So a number of the ‘experts’ that the All-Party Group relied upon stood to personally benefit in a substantial way should mindfulness find its way into Gov’t policy. As for the All-Party Group recommending that MBCT should be recommended by NICE – well Jo Rycroft-Malone is Chair of the NICE Implementation Strategy Group. I believe that MBCT has now been recommended by NICE…

The mindfulness bandwagon continues to roll on. Mark Williams has developed an enormous international network and his books on mindfulness have been translated into many languages. Interestingly enough, his ‘life changing best-seller’ ‘Mindfulness, a Practical Guide To Finding Peace In A Frantic World’ was co-authored with Danny Penman, who is a former Daily Mail journalist, rather than an academic psychologist. This book – and Williams’s work on mindfulness – received a further boost when endorsed by Ruby Wax (who had previously endorsed the charity ‘Kid’s Company’….). Ruby Wax has famously undertaken the Masters in mindfulness at Oxford University with Mark Williams. At one point Wax was stating in interviews that she had a Masters in ‘brain science’ from Oxford University but I see latterly that she is describing it as a Masters in mindfulness – presumably a real ‘brain scientist’ contacted her and pointed out the difference. I have also heard Ruby give interviews in which she stated that she had no previous qualifications and had always believed that she was stupid until Oxford University accepted her on a Masters course. One assumes then, that as at Bangor University, one does not need any formal qualifications to enrol for the Masters in mindfulness. Mark Williams obviously spotted Ruby’s huge potential.

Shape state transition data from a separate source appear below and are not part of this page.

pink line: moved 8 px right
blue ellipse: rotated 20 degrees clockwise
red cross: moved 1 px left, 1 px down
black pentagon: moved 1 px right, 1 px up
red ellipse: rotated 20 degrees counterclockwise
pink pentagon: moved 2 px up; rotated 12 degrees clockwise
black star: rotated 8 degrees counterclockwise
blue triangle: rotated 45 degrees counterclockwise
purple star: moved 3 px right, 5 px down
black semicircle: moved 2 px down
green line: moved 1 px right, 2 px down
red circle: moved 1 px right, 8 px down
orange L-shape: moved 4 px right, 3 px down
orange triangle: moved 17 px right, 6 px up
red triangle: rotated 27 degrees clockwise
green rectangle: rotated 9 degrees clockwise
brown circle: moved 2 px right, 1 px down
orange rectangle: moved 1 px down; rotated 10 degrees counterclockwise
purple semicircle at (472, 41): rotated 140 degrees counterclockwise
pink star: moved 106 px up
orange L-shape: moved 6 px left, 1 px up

Mark Williams has now retired and has almost vanished from Oxford University’s  Oxford Mindfulness Centre website (Chris Patten’s wife has also disappeared). But he is still listed as a Principal Investigator of one of the Wellcome Trust funded research projects that the Centre is running, a project promoting mindfulness in schools, again based on MBCT. The website boasts that the Centre has netted research funding of nearly £7 million.

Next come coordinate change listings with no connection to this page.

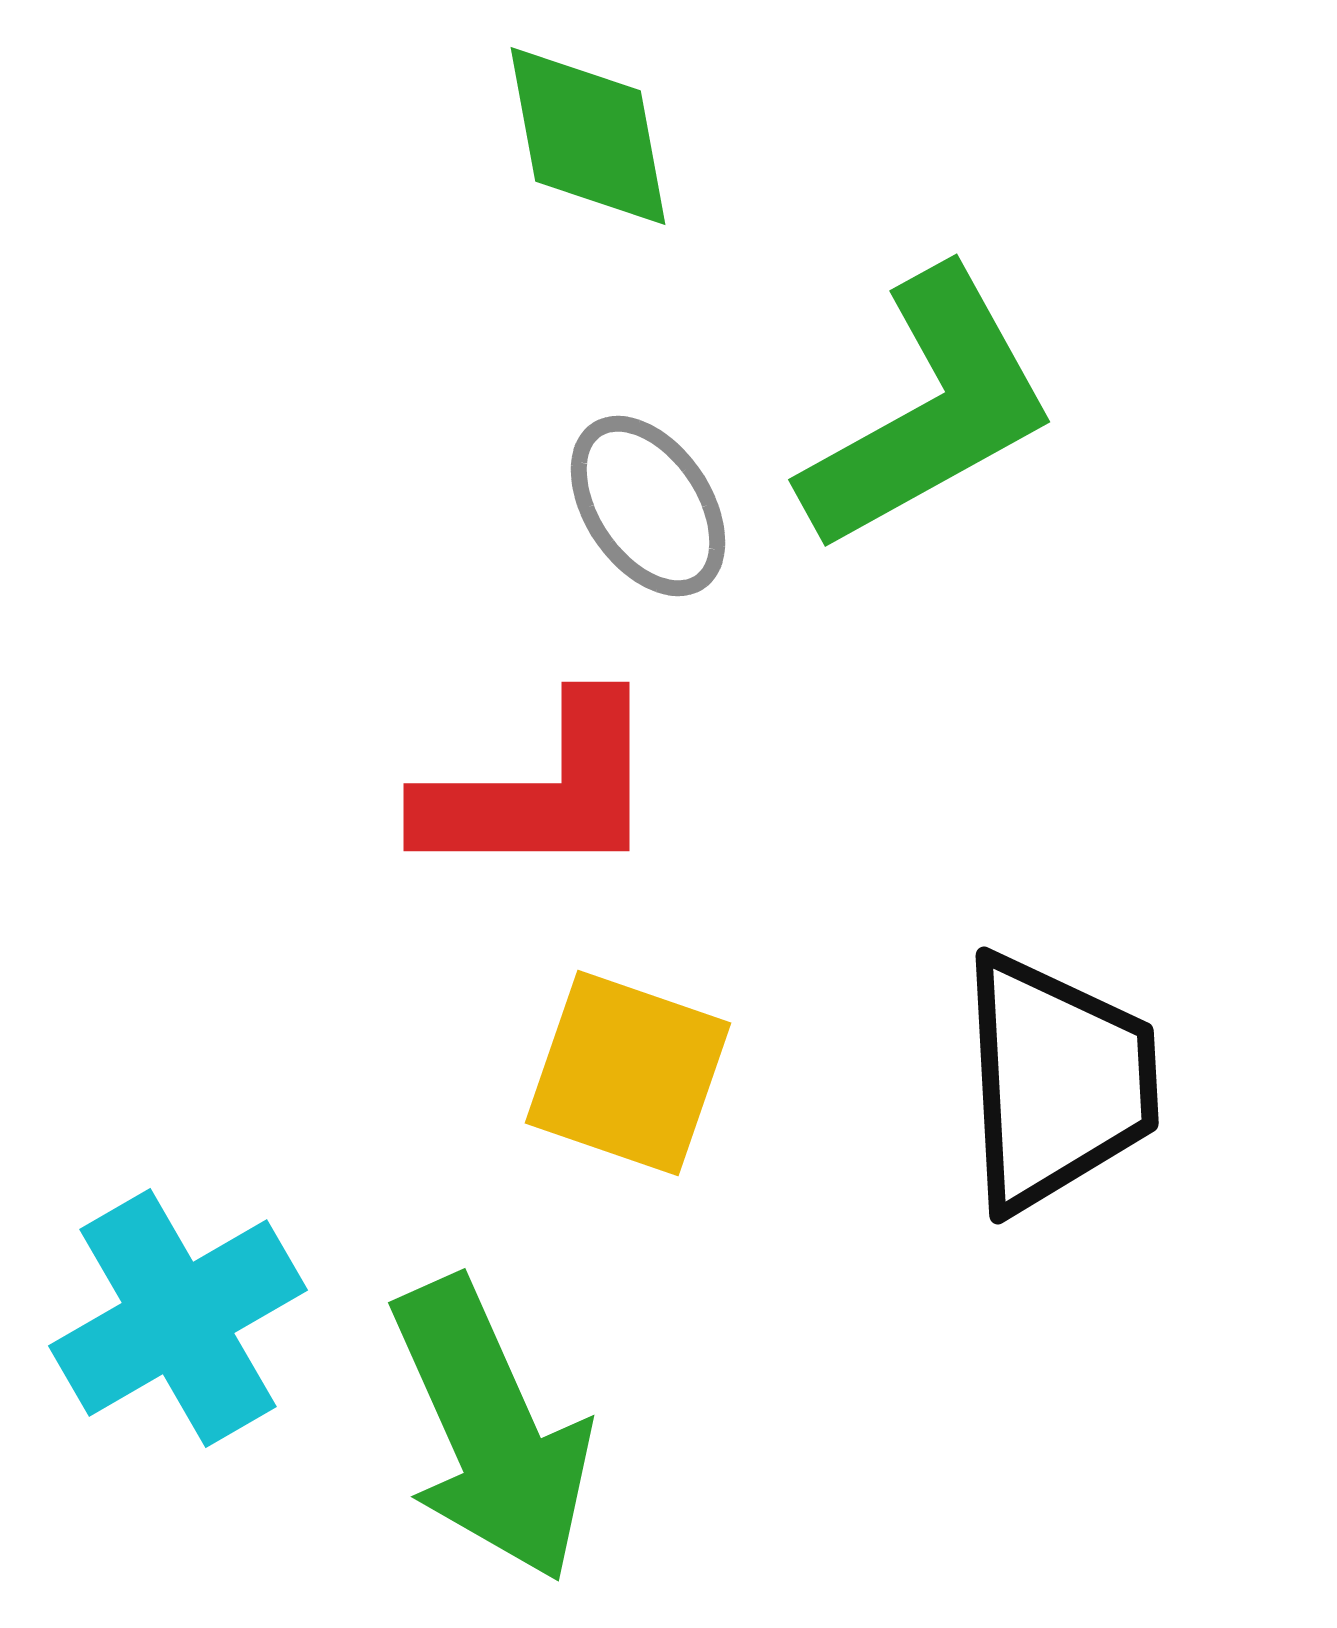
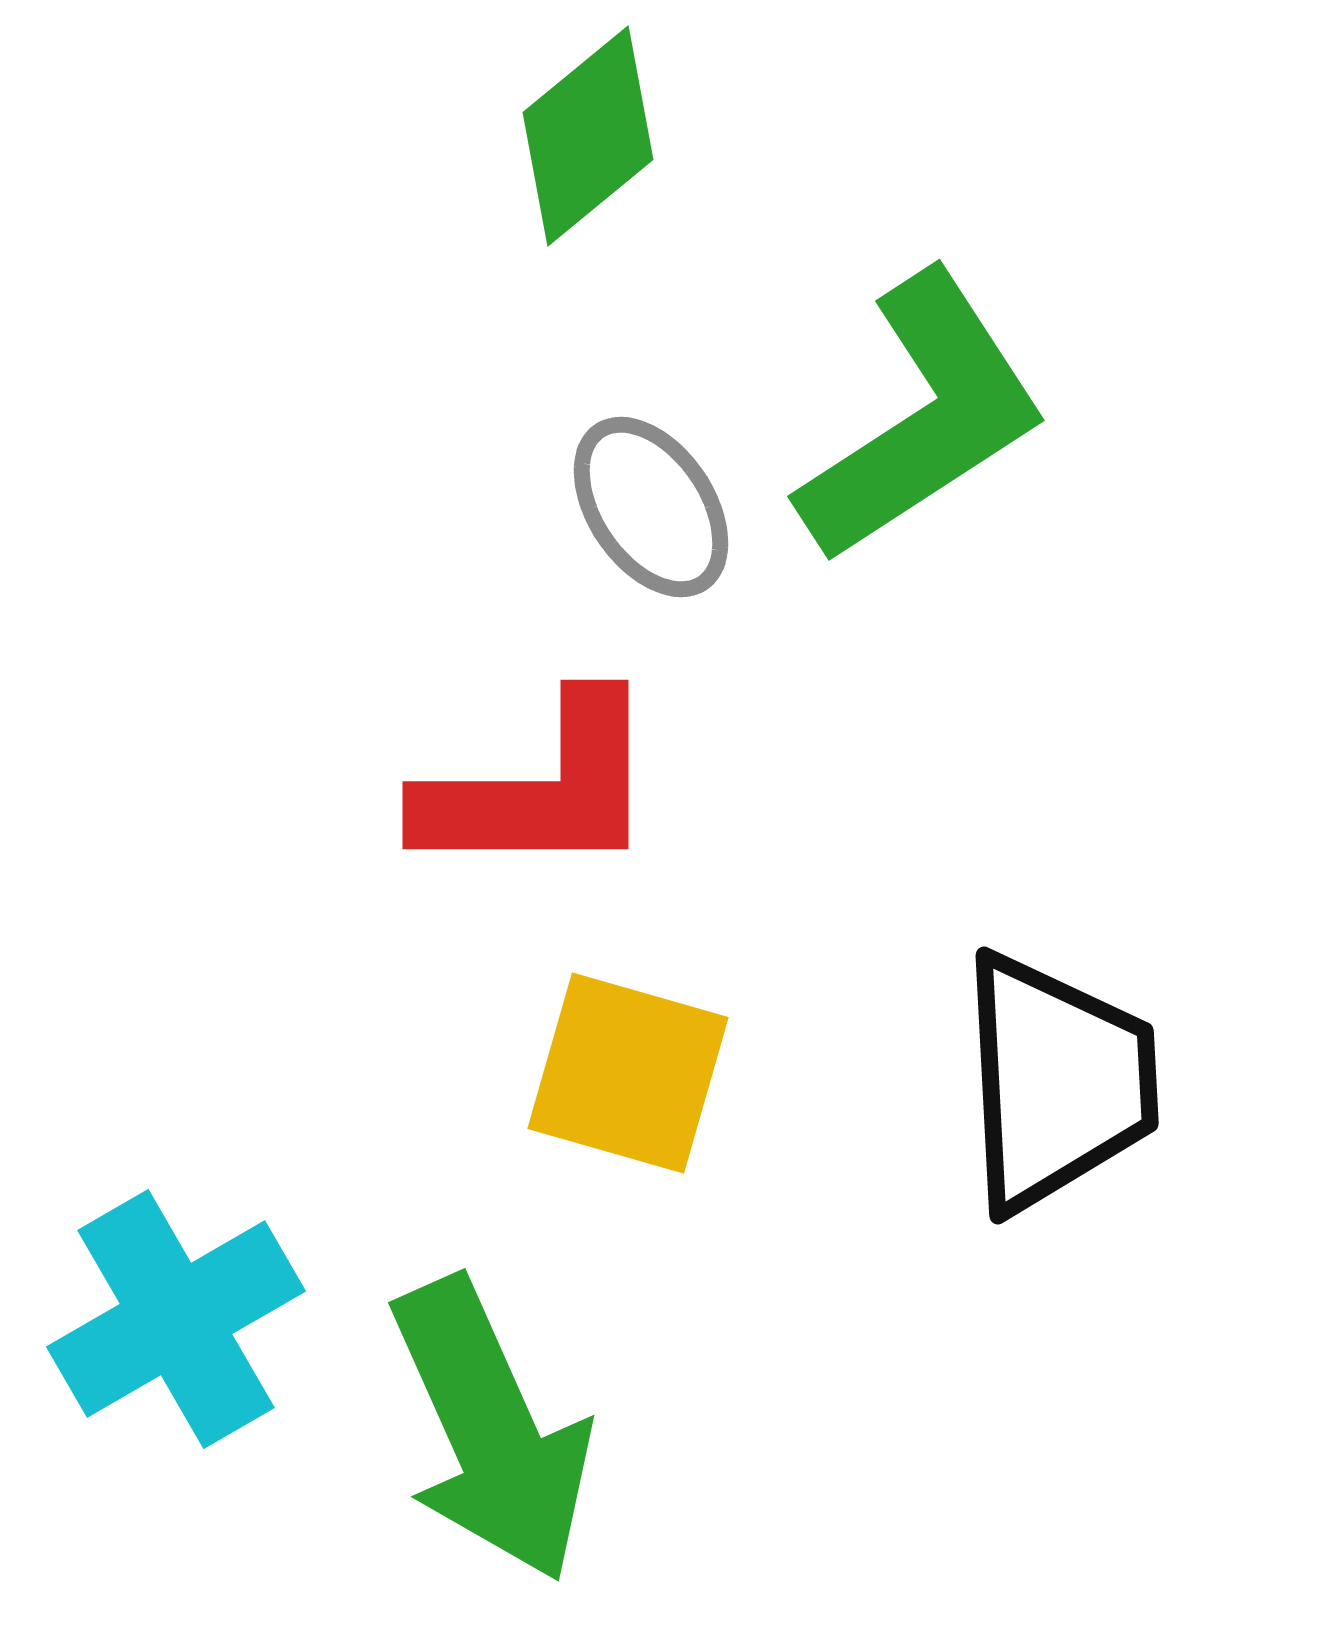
green diamond: rotated 61 degrees clockwise
green L-shape: moved 6 px left, 7 px down; rotated 4 degrees counterclockwise
gray ellipse: moved 3 px right, 1 px down
red L-shape: moved 1 px left, 2 px up
yellow square: rotated 3 degrees counterclockwise
cyan cross: moved 2 px left, 1 px down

I know of people at Bangor University who worked with Mark Williams many years ago who are not particularly complimentary about mindfulness or Williams’s management style – but many of them until recently still used him as a referee for research funding or had previously co-authored with him. These people also knew the reality of mental health care in north Wales. But no-one has breathed a word…

More recently, I know of one man in Snowdonia who followed one of Rebecca Crane’s mindfulness courses ‘in the community’ after experiencing terrible problems with prescribed anti-depressants and who became very interested in mindfulness and wanted to follow it up after the eight week MBCT course. I was told that although the promotional literature advertised that follow-up would be available, he did not find this to be true. However he persisted, followed up himself and became very committed to mindfulness meditation and practice, gaining much experience. I would have presumed that this man would have been a brilliant ‘advert’ for – and addition to – Rebecca Crane’s Centre in Bangor and I asked him if he had ever thought of trying to get a job as a trainer or teacher with them. He told me that he had approached them but gained the impression that paid work at the Centre was the preserve of a small clique.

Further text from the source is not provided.